New research commissioned by Elevate Employment Services reveals that almost half of senior decision makers in UK small and medium-sized businesses (44%) believe most or all young people aged 16-18 are leaving education without the skills and attitudes needed for work — raising serious questions about the effectiveness of current education-to-employment pathways and the level of investment in employability support.
The polling, based on a survey of 500 senior SME decision makers across the UK, found that 36% believe most school leavers are not work-ready, with a further 8% saying almost no young people leave education prepared for employment. By contrast, just 1% of employers think almost none leave without being ready for work.
The findings come as the ONS publishes its latest quarterly NEET figures tomorrow (28 May), expected to show the number of young people aged 16-24 not in education, employment or training remaining close to one million. The employer polling adds a significant new dimension to that picture – revealing that the problem does not begin when young people become NEET, but long before, at the point they leave school.

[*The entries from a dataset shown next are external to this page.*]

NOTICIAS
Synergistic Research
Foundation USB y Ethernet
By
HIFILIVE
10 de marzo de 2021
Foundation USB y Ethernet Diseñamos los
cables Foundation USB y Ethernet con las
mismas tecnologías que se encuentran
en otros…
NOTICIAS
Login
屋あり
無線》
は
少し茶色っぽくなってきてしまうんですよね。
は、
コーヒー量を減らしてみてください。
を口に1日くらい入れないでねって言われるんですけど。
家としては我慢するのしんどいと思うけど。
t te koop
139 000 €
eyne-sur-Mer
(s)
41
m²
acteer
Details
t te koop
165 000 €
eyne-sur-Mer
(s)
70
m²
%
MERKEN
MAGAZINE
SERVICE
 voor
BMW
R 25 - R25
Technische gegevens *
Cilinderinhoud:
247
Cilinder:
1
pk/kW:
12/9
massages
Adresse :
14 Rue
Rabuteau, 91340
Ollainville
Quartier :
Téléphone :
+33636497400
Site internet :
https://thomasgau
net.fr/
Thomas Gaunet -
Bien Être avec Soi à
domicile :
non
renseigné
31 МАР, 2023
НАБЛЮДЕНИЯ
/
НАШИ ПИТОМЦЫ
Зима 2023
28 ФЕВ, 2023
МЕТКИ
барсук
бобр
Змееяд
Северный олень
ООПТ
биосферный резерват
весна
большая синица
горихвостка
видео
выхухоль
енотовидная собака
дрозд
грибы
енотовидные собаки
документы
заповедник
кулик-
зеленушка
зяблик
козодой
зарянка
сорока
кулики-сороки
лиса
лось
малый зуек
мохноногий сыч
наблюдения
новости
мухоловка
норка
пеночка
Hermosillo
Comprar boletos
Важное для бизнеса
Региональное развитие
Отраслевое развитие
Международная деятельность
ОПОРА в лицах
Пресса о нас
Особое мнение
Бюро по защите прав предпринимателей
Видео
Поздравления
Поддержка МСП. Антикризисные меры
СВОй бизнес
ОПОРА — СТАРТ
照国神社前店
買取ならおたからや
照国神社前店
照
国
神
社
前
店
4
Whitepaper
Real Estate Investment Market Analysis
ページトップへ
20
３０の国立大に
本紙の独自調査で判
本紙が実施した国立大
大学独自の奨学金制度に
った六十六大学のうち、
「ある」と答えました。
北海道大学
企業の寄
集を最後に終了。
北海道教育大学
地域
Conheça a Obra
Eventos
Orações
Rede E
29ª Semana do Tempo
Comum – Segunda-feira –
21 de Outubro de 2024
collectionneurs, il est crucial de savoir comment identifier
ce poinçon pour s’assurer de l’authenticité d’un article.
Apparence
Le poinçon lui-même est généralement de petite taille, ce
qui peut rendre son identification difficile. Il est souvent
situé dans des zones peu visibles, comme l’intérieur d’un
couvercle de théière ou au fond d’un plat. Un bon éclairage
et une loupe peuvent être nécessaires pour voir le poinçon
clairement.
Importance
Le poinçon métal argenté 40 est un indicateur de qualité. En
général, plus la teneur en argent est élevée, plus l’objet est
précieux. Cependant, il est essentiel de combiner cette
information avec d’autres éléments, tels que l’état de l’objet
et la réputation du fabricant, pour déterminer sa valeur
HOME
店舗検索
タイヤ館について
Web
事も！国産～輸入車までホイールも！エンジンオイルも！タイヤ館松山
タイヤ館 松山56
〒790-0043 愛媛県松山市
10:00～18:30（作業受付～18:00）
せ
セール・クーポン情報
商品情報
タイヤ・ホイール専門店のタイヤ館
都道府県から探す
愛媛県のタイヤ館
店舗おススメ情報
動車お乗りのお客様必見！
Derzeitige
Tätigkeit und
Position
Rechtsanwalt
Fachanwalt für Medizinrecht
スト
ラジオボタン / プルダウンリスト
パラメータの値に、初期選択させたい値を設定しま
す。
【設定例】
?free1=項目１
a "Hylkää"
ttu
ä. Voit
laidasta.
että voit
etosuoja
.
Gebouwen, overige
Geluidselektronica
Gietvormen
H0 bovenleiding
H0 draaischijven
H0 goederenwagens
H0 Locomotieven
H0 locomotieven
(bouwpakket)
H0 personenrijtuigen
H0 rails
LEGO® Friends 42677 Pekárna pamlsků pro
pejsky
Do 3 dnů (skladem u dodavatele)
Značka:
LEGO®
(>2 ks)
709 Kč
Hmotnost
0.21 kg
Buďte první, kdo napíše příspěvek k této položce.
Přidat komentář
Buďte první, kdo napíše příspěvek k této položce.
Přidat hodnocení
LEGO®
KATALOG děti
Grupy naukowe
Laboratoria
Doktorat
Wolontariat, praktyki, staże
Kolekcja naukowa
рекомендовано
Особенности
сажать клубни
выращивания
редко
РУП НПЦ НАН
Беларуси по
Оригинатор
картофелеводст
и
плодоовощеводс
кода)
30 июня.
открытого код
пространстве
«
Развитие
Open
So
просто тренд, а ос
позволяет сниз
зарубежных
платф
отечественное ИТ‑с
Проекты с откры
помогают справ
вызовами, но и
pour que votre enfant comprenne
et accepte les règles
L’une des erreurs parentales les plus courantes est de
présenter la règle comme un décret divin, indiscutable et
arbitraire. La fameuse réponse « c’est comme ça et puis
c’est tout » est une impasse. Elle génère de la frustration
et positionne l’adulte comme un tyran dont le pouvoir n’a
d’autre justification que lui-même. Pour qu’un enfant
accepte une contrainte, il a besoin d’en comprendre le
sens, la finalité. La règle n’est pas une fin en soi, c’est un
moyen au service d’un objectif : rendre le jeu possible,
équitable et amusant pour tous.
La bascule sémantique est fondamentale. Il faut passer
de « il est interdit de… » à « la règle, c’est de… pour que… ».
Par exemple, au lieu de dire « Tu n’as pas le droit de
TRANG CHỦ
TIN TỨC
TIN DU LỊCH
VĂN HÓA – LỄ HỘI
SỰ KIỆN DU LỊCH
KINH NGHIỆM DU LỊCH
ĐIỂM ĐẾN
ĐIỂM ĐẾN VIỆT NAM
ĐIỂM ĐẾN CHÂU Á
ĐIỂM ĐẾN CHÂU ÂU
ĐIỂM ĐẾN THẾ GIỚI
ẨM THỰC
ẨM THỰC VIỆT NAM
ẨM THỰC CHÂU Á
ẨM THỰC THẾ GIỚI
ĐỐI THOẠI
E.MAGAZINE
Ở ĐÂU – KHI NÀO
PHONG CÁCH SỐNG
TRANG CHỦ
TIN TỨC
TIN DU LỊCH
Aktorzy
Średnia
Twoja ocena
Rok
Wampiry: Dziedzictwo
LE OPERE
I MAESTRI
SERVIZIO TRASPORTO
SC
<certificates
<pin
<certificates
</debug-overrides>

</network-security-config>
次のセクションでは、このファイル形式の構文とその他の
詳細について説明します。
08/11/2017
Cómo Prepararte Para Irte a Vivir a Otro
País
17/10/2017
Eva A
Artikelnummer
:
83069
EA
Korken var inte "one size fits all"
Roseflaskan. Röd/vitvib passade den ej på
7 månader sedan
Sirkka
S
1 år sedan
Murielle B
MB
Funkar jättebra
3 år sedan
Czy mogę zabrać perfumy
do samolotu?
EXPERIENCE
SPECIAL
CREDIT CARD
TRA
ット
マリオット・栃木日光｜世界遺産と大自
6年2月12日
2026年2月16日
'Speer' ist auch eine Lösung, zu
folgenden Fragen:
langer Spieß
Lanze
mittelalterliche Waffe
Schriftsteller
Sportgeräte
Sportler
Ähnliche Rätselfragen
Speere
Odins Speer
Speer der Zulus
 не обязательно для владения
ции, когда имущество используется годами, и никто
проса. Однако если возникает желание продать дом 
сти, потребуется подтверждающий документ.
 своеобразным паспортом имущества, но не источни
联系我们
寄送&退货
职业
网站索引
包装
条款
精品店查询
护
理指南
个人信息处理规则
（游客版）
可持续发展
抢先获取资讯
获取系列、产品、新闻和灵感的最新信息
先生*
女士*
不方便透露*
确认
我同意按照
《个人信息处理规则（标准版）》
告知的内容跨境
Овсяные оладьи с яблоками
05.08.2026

Elevate Employment Services, which has delivered employability, skills and training programmes across the UK for more than a decade, believes the issue is not a lack of ambition among young people. It is a system that is chronically underfunded, too fragmented and too difficult to navigate for those who need it most. The organisation’s own Study Programmes for 16-19 year olds who are NEET are currently achieving 93% positive outcomes – demonstrating that when the right support is in place, young people do succeed.
Elevate is calling on Government to invest in the employability support system and act on three urgent priorities:
- Bring back DfE Traineeships for 16-24 year olds – restoring a vital pre-employment pathway scrapped in 2023, which supported up to 17,400 young people a year and consistently delivered strong progression into employment, apprenticeships and further study
- Fix the 16-19 funding crisis – the current lagged funding model is leaving providers with an impossible choice between turning young people away or delivering provision without funding, at a time when NEET figures are approaching one million nationally
- Expand commissioning opportunities for specialist employability providers, whose track record in supporting people facing complex barriers consistently outperforms in-house alternatives
Ian Ross, Chief Executive Officer of Elevate Employment Services, said:
“This should be a wake-up call. We all know the truth – young people are being failed by a system that is not set up to support them, and now we have the evidence to prove it. Nearly half of employers are saying school leavers are not ready for the workplace. That is not a minor concern at the margins – it is a damning verdict on where we are as a country.
Young people are not the problem. They want to succeed, and when the right support is around them, they do. Government now has a choice: act on this evidence and invest in the programmes that work, or keep letting a generation down.”
The research is based on a survey of 500 senior decision makers in SMEs across the UK, exploring employer perceptions of young people entering the workforce, the barriers they face in securing employment, and businesses’ willingness and capacity to hire over the next 12 months.